What are some techniques, methods, or intuitions that help me to understand whether a simulation is running properly, i.e., it is producing the correct output or trajectory?
It's a very broad question and there isn't really a clean answer that will apply for all cases but I'll just provide some general advice. I would start by re-creating a known result. Follow a tutorial for a well-studied system and make sure you can reproduce each stage of the simulation process. The most common problems with MD simulations will either cause the simulation software to crash or spit out warnings.
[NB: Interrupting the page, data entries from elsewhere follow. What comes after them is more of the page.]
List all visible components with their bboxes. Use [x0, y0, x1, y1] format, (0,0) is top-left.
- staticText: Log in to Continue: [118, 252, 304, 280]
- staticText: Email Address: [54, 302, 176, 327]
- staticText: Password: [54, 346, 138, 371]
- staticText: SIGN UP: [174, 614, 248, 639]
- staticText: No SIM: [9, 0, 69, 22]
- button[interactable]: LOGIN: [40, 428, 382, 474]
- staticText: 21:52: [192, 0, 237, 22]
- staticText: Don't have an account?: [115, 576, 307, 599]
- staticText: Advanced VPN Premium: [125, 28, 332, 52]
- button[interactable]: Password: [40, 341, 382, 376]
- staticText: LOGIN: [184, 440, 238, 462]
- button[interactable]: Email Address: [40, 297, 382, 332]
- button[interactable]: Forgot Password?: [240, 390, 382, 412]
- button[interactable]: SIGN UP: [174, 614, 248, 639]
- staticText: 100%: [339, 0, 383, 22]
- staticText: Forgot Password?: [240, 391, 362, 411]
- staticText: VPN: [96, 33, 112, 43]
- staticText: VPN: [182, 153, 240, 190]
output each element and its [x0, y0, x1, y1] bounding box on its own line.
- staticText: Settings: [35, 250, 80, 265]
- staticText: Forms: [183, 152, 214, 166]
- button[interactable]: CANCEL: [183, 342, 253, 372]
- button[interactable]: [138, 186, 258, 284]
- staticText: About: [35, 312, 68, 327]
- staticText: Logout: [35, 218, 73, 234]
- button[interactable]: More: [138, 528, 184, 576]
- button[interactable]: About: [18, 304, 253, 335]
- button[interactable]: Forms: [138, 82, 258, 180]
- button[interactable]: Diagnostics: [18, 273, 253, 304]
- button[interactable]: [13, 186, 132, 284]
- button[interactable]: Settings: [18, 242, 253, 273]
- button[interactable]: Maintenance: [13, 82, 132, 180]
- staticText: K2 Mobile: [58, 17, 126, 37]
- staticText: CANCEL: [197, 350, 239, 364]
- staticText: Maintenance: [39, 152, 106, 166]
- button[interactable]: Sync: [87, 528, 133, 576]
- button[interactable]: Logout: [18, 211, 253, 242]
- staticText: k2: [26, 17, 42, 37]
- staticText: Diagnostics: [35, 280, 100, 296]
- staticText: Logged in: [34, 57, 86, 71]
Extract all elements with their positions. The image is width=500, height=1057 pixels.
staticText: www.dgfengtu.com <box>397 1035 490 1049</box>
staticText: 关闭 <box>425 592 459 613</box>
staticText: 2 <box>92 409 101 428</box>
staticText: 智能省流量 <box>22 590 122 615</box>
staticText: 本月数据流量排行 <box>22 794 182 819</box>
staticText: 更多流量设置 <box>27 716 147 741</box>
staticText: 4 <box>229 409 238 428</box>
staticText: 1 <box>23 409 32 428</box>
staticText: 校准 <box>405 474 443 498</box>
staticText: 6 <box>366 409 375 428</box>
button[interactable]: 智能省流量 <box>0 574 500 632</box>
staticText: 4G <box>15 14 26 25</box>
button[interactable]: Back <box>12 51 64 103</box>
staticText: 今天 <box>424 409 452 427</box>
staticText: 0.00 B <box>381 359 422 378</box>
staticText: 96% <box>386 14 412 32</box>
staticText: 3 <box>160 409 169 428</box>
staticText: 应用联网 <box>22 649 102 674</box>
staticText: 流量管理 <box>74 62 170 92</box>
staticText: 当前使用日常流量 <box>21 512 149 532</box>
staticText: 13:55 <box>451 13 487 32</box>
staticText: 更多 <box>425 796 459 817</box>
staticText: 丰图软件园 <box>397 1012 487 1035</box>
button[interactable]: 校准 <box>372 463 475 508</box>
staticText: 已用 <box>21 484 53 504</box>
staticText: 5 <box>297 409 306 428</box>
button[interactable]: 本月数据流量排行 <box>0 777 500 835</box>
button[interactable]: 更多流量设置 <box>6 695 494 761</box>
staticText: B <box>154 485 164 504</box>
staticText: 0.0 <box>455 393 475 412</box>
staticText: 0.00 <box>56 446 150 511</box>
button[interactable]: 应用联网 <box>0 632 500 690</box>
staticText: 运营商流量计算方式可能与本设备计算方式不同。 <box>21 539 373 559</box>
Do not ignore warnings in the output unless you understand what they mean and are confident they are irrelevant to your case.
Visualize your geometry and trajectory! Many problems in simulations can occur when setting up your system geometry. It's very easy to make mistakes here. Visualize each stage in detail with a geometry visualization software of your choice to make sure the geometry makes sense. Don't proceed until you're satisfied that it does.
Generate radial distribution functions. These can help you catch atoms accidentally placed too close to each other. Look for any density in the RDF closer than your shortest expected bonds. Unexpected peaks in the RDFs should also be investigated.
Plot (at least) the system potential energy, density, pressure, and temperature for your simulation trajectory. Potential energy should be negative (unless the pressure is extreme), density should remain reasonable, and the temperature and pressure should remain near your set point (assuming an NPT simulation).
If simulating a protein, generate a Ramachandran plot of a series of structures along your trajectory. Dramatic changes in this distribution indicate large structural changes in your protein which may or may not be intended.